• Sobota, 20 kwietnia 2024
X

Militaire Luchtvaart w obronie Holandii w 1940 roku. Część 1

Krótka kampania lotnicza w obronie Holandii, określana tam jako Dni Majowe (Meidagen), nie jest zbyt znana w naszym kraju, choć obfituje w ciekawe wydarzenia z udziałem używanych przez Militaire Luchtvaart samolotów krajowej produkcji. Holendrzy nie bronili się długo, kapitulując 14 maja po terrorystycznym nalocie na Rotterdam.

Holandia tradycyjnie chciała pozostać neutralna, ale już 13 września 1939 roku doszło do pierwszego incydentu. Należący do MLD Fokker T.8W (oznaczenie R-5) z GVT.2 zbytnio zbliżył się do prowadzącego rozpoznanie Heinkla He 115 z 1./Kü.Fl.Gr.106, którego załoga wzięła go za maszynę wroga i ostrzelała. Fokker musiał przymusowo wodować i zatonął. Heinkel wodował i zabrał czteroosobową załogę (w tym dwóch rannych), która dwa dni później wróciła do Holandii. W międzyczasie pojawiła się łódź latająca Dornier Do 18 D (M2+LH; Wk Nr 718) z 2./Kü.Fl.Gr.106, która także wodowała. Dornier odniósł jednak wówczas uszkodzenia, nie mógł wystartować, a dodatkowo pojawiły się przecieki. Jego załoga, będąc na wodach holenderskich, usiłowała odpłynąć, ale pojawiły się trzy Fokkery D.21 z 1. Ja.VA. (1-II-1). Elt Francois Focquin de Grave (D.21 nr 232) oddał serię, po której Dornier skierował się w stronę wyspy Ameland. Gdy holenderskie myśliwce oddaliły się, Niemcy wrócili na poprzedni kurs. Fokkery zawróciły i tym razem w wyniku ostrzału Focquina de Grave dwóch członków załogi łodzi latającej zostało rannych. Załoga Do 18 D przesiadła się do pontonu i dotarła na terytorium Holandii, gdzie ją internowano. Wrak Dorniera został wyrzucony na brzeg i uległ zniszczeniu.

Wydarzenie to miało wpływ na zmianę holenderskich znaków rozpoznawczych. Niemcy twierdzili, że ostrzelali pływakowego Fokkera ponieważ wzięli dotychczasowe znaki holenderskie za kokardy francuskie lub brytyjskie. Od 1 października 1939 roku holenderskie znaki rozpoznawcze zmieniono więc na pomarańczowe trójkąty z czarną obwódką. Stery kierunku od tego momentu malowano na pomarańczowo.

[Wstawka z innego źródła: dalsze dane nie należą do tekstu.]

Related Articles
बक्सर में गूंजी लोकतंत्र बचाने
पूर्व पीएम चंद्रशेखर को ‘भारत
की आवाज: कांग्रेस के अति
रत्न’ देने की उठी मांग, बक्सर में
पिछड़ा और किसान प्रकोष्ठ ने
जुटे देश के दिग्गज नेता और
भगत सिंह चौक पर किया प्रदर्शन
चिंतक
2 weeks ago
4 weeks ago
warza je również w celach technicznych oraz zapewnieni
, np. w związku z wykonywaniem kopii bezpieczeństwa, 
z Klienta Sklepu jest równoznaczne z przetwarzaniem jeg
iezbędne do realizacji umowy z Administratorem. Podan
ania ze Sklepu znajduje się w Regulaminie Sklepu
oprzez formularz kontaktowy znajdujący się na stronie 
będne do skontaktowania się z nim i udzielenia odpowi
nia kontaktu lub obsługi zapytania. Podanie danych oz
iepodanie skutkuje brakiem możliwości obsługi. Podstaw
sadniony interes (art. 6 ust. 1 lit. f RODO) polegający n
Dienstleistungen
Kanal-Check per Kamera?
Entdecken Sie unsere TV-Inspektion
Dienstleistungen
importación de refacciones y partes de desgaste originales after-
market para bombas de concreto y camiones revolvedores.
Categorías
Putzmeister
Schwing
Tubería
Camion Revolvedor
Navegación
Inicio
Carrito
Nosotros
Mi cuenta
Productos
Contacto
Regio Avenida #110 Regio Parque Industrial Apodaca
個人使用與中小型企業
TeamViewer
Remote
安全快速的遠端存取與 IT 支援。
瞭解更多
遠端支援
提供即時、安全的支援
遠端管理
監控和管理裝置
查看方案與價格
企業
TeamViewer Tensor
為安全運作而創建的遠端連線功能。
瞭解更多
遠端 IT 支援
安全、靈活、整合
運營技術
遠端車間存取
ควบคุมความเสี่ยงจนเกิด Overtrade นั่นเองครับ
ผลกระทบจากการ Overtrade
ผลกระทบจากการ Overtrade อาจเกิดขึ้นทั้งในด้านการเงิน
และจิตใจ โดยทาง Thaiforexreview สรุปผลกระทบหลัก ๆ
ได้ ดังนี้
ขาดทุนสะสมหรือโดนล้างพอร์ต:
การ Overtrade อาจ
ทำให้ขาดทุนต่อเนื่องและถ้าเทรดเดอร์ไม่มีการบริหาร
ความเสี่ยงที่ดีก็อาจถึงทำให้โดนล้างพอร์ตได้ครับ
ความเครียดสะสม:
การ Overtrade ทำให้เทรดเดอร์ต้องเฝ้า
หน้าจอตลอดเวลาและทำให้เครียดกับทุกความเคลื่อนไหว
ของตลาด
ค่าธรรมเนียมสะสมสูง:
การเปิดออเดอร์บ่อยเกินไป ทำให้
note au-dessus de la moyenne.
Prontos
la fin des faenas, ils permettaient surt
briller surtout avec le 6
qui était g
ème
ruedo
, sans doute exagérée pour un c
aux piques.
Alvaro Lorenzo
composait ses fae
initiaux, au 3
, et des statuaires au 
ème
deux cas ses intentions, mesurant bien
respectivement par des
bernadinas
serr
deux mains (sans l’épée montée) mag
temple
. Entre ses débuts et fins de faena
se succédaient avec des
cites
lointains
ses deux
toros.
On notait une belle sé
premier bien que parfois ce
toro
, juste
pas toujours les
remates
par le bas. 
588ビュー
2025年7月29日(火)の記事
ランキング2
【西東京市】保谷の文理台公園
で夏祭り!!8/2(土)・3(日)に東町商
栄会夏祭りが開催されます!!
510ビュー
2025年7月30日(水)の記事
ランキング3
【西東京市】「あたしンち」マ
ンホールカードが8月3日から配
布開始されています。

2 listopada piloci 1. Ja.VA. przechwycili Heinkla He 111, ale jego ostrzał był bezskuteczny. 9 listopada trzy D.21 prowadzone przez Elt Focquina de Grave przechwyciły w rejonie wyspy Schiermonnikoog Heinkla He 111H-2 (7A+CH) z eskadry rozpoznawczej 1.(F)/121. W wyniku ataku myśliwców i ostrzału artylerii przeciwlotniczej Heinkel został trafiony 37 razy i lądował przymusowo na wyspie Borkum. Maszynę naprawiono. Niemcy odpowiedzieli ogniem i uszkodzenia odniósł D.21 pilotowany przez Tlt H.J. van Overseta, który jednak wylądował bezpiecznie.

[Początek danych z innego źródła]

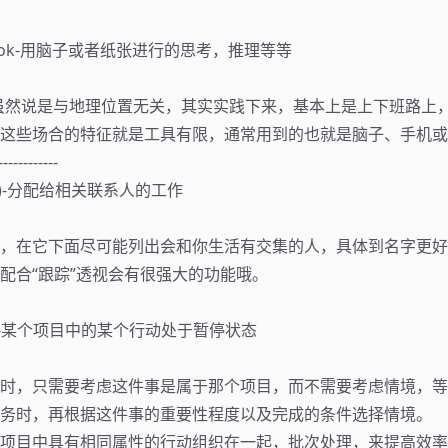
tebook-用脑子或者纸张进行的思考，推理等等
sent虽然说是与地理位置无关，其实实践下来，基本上是上下班路
这些场合的特征就是工具有限，通常用到的也就是脑子、手机或
------------
(暂停)-分配给相关联系人的工作
，在它下面尽可能列出会和你生活有交集的人，具体到名字更好
配合“跟踪”透视会有很强大的功能哦。
(暂停)-某个项目中的某个行动处于暂停状态
时，只需要考虑这件事是属于那个项目，而不需要考虑情境，等
务时，再根据这件事的重要性程度以及完成的条件选择情境。
项目中具有相同属性的行动组织在一起，批次处理，来提高效率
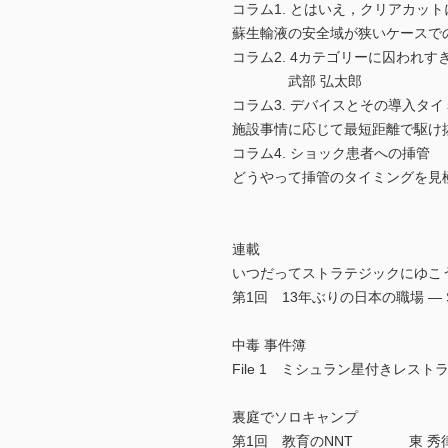
コラム1. とはいえ，クリアカッ
蘇生輸液の安全域が狭いケース
コラム2. 4カテゴリーに囚われ
武部 弘太郎
コラム3. デバイスとその導入タイ
施設事情に応じて最短距離で駆
コラム4. ショック患者への挿管
どうやって挿管のタイミングを
連載
いつだってストラテジックにゆこ
第1回 13年ぶりの日本の職場 ― 
中毒 事件簿
File 1 ミシュラン星付きレ
裏庭でソロキャンプ
第1回 教育のNNT 東 秀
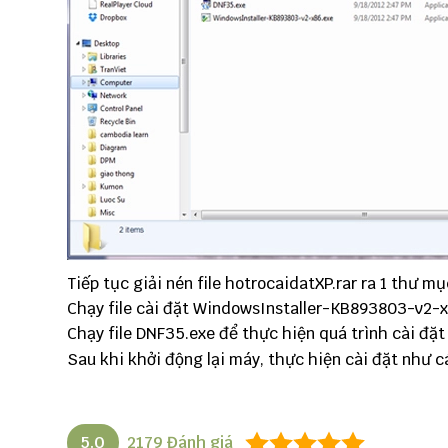
Tiếp tục giải nén file hotrocaidatXP.rar ra 1 thư mụ
Chạy file cài đặt WindowsInstaller-KB893803-v2-x
Chạy file DNF35.exe để thực hiện quá trình cài đặt
Sau khi khởi động lại máy, thực hiện cài đặt như 
5.0
2179
Đánh giá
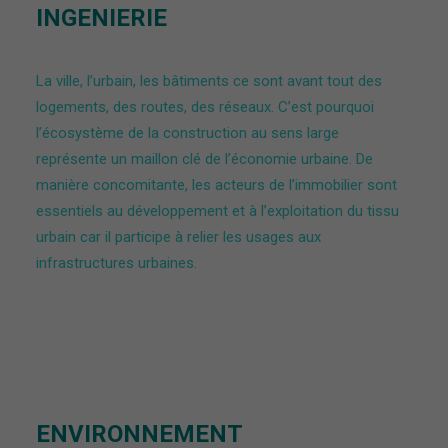
INGENIERIE
La ville, l’urbain, les bâtiments ce sont avant tout des
logements, des routes, des réseaux. C’est pourquoi
l’écosystème de la construction au sens large
représente un maillon clé de l’économie urbaine. De
manière concomitante, l
es acteurs de l’immobilier sont
essentiels au développement et à l’exploitation du tissu
urbain car il participe à relier les usages aux
infrastructures urbaines.
ENVIRONNEMENT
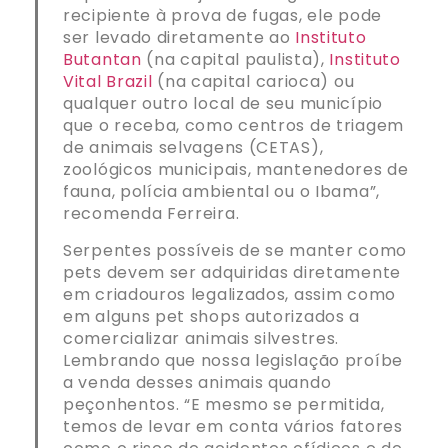
recipiente à prova de fugas, ele pode
ser levado diretamente ao
Instituto
Butantan
(na capital paulista),
Instituto
Vital Brazil
(na capital carioca) ou
qualquer outro local de seu município
que o receba, como centros de triagem
de animais selvagens (CETAS),
zoológicos municipais, mantenedores de
fauna, polícia ambiental ou o Ibama”,
recomenda Ferreira.
Serpentes possíveis de se manter como
pets devem ser adquiridas diretamente
em criadouros legalizados, assim como
em alguns pet shops autorizados a
comercializar animais silvestres.
Lembrando que nossa legislação proíbe
a venda desses animais quando
peçonhentos. “E mesmo se permitida,
temos de levar em conta vários fatores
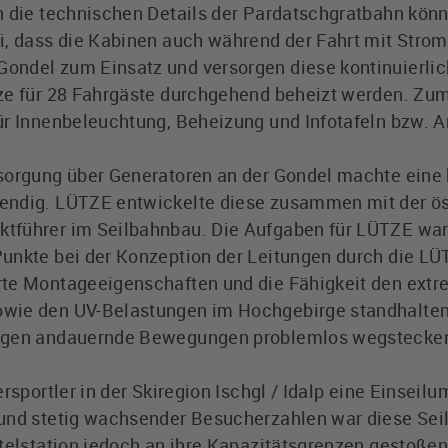
h die technischen Details der Pardatschgratbahn könn
, dass die Kabinen auch während der Fahrt mit Strom v
ondel zum Einsatz und versorgen diese kontinuierli
ze für 28 Fahrgäste durchgehend beheizt werden. Zu
ür Innenbeleuchtung, Beheizung und Infotafeln bzw. 
rsorgung über Generatoren an der Gondel machte eine
endig. LÜTZE entwickelte diese zusammen mit der ös
tführer im Seilbahnbau. Die Aufgaben für LÜTZE war
unkte bei der Konzeption der Leitungen durch die LÜ
rte Montageeigenschaften und die Fähigkeit den ext
wie den UV-Belastungen im Hochgebirge standhalten
ungen andauernde Bewegungen problemlos wegstecke
rsportler in der Skiregion Ischgl / Idalp eine Einseil
rund stetig wachsender Besucherzahlen war diese Sei
ttelstation jedoch an ihre Kapazitätsgrenzen gestoße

22 listopada utracono D.21 (237) z 1. Ja.VA., gdy z powody mgły zginął ARO (pdchor.) Jan-Jaap Clinge Doorenbos, który przybył ze szkoły lotniczej dopiero 2 listopada. Uszkodzeniu uległ drugi D.21 (229), którego pilot postawił na nosie podczas przymusowego lądowania. Dopiero pod koniec 1939 roku na D.21 zaczęto montować pierwsze radiostacje, ale do maja 1940 roku nie wszystkie maszyny je otrzymały.

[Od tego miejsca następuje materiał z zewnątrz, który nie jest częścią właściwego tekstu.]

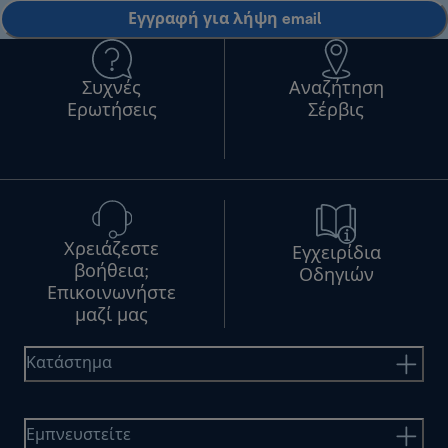
Εγγραφή για λήψη email
Συχνές
Αναζήτηση
Ερωτήσεις
Σέρβις
Χρειάζεστε
Εγχειρίδια
βοήθεια;
Οδηγιών
Επικοινωνήστε
μαζί μας
Κατάστημα
Εμπνευστείτε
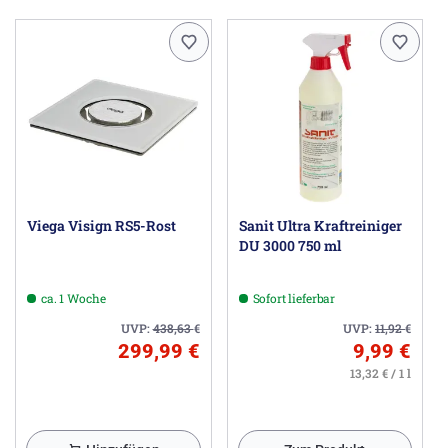
Viega Visign RS5-Rost
Sanit Ultra Kraftreiniger
DU 3000 750 ml
ca. 1 Woche
Sofort lieferbar
UVP:
438,63
€
UVP:
11,92
€
299,99 €
9,99 €
13,32 € / 1 l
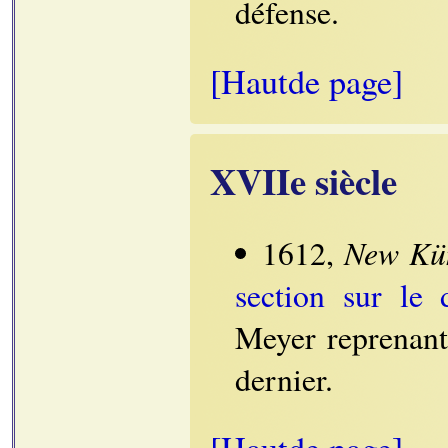
défense.
[Hautde page]
XVIIe siècle
New Kün
1612,
section sur le 
Meyer reprenant
dernier.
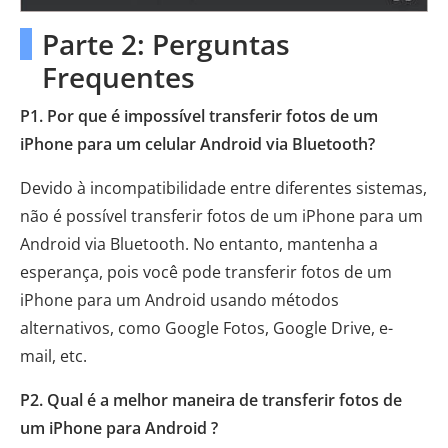
Parte 2: Perguntas
Frequentes
P1. Por que é impossível transferir fotos de um
iPhone para um celular Android via Bluetooth?
Devido à incompatibilidade entre diferentes sistemas,
não é possível transferir fotos de um iPhone para um
Android via Bluetooth. No entanto, mantenha a
esperança, pois você pode transferir fotos de um
iPhone para um Android usando métodos
alternativos, como Google Fotos, Google Drive, e-
mail, etc.
P2. Qual é a melhor maneira de transferir fotos de
um iPhone para Android ?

6 grudnia o godz. 9.24 Heinkel He 59 (M2+TL) z 3./Kü.Fl.Gr.106 przymusowo wodował koło Schiermonnikoog. Wezwanie o pomoc skierowano do obu stron. Niemcy wysłali łódź ratowniczą. Holendrzy około godz. 11 poderwali samoloty: Fokkery D.21 z 1. Ja.VA. operującego z Eelde oraz Fokkera C.11W i dwa Fokkery C.8W z MLD (były to wodnosamoloty rozpoznawcze). Myśliwce krążyły nad łodzią ratowniczą i samolotami. Podczas powrotu Elt Focquin de Grave ostrzelał Dorniera Do 17. Niemcy byli cały czas na wodach holenderskich i o 12.22 GVT.2 z MLD otrzymał rozkaz ataku. W międzyczasie nadszedł przypływ i kiedy trzy T.8W z GVT.2 pojawiły w podanym rejonie, łódź ratownicza była już na wodach międzynarodowych.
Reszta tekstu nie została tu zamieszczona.